The answer must be the complete listing, copied exactly.

** SOURCE DATA follows **

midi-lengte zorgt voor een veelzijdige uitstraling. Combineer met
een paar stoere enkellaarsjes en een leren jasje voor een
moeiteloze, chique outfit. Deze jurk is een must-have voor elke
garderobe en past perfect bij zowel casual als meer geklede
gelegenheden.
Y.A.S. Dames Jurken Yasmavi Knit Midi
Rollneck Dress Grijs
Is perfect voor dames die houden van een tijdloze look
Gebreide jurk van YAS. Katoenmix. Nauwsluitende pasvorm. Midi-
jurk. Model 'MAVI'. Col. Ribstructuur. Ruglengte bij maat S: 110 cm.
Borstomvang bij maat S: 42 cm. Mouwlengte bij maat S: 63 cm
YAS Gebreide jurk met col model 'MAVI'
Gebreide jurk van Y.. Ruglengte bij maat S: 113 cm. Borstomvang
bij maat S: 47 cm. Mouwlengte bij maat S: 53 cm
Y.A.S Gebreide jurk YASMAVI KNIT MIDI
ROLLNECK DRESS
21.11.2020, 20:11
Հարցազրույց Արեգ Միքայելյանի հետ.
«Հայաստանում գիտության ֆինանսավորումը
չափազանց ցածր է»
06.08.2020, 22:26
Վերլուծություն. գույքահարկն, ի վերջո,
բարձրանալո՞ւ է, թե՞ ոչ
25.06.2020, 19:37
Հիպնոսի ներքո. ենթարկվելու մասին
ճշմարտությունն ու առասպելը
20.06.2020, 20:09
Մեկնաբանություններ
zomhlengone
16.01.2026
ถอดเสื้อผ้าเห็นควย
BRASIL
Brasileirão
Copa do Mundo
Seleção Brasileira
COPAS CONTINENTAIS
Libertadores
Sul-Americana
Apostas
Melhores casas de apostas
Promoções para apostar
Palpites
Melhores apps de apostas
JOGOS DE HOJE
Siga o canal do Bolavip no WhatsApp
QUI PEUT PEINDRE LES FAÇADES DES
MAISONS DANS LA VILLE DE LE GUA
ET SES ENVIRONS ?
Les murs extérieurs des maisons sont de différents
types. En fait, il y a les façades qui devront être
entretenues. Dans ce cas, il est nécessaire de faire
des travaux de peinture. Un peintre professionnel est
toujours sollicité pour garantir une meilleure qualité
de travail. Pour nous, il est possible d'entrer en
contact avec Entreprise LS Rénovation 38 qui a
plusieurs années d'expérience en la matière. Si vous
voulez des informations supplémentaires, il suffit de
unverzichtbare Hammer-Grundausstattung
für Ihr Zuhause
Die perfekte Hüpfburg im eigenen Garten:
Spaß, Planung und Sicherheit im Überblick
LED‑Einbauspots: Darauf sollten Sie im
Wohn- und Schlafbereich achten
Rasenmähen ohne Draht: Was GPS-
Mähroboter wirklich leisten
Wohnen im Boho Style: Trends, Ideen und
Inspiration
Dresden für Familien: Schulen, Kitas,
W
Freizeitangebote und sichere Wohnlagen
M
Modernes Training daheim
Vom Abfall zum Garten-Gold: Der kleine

** End of SOURCE DATA **

▶ _EXERCISE OUTPUT_:
midi-lengte zorgt voor een veelzijdige uitstraling. Combineer met
een paar stoere enkellaarsjes en een leren jasje voor een
moeiteloze, chique outfit. Deze jurk is een must-have voor elke
garderobe en past perfect bij zowel casual als meer geklede
gelegenheden.
Y.A.S. Dames Jurken Yasmavi Knit Midi
Rollneck Dress Grijs
Is perfect voor dames die houden van een tijdloze look
Gebreide jurk van YAS. Katoenmix. Nauwsluitende pasvorm. Midi-
jurk. Model 'MAVI'. Col. Ribstructuur. Ruglengte bij maat S: 110 cm.
Borstomvang bij maat S: 42 cm. Mouwlengte bij maat S: 63 cm
YAS Gebreide jurk met col model 'MAVI'
Gebreide jurk van Y.. Ruglengte bij maat S: 113 cm. Borstomvang
bij maat S: 47 cm. Mouwlengte bij maat S: 53 cm
Y.A.S Gebreide jurk YASMAVI KNIT MIDI
ROLLNECK DRESS
21.11.2020, 20:11
Հարցազրույց Արեգ Միքայելյանի հետ.
«Հայաստանում գիտության ֆինանսավորումը
չափազանց ցածր է»
06.08.2020, 22:26
Վերլուծություն. գույքահարկն, ի վերջո,
բարձրանալո՞ւ է, թե՞ ոչ
25.06.2020, 19:37
Հիպնոսի ներքո. ենթարկվելու մասին
ճշմարտությունն ու առասպելը
20.06.2020, 20:09
Մեկնաբանություններ
zomhlengone
16.01.2026
ถอดเสื้อผ้าเห็นควย
BRASIL
Brasileirão
Copa do Mundo
Seleção Brasileira
COPAS CONTINENTAIS
Libertadores
Sul-Americana
Apostas
Melhores casas de apostas
Promoções para apostar
Palpites
Melhores apps de apostas
JOGOS DE HOJE
Siga o canal do Bolavip no WhatsApp
QUI PEUT PEINDRE LES FAÇADES DES
MAISONS DANS LA VILLE DE LE GUA
ET SES ENVIRONS ?
Les murs extérieurs des maisons sont de différents
types. En fait, il y a les façades qui devront être
entretenues. Dans ce cas, il est nécessaire de faire
des travaux de peinture. Un peintre professionnel est
toujours sollicité pour garantir une meilleure qualité
de travail. Pour nous, il est possible d'entrer en
contact avec Entreprise LS Rénovation 38 qui a
plusieurs années d'expérience en la matière. Si vous
voulez des informations supplémentaires, il suffit de
unverzichtbare Hammer-Grundausstattung
für Ihr Zuhause
Die perfekte Hüpfburg im eigenen Garten:
Spaß, Planung und Sicherheit im Überblick
LED‑Einbauspots: Darauf sollten Sie im
Wohn- und Schlafbereich achten
Rasenmähen ohne Draht: Was GPS-
Mähroboter wirklich leisten
Wohnen im Boho Style: Trends, Ideen und
Inspiration
Dresden für Familien: Schulen, Kitas,
W
Freizeitangebote und sichere Wohnlagen
M
Modernes Training daheim
Vom Abfall zum Garten-Gold: Der kleine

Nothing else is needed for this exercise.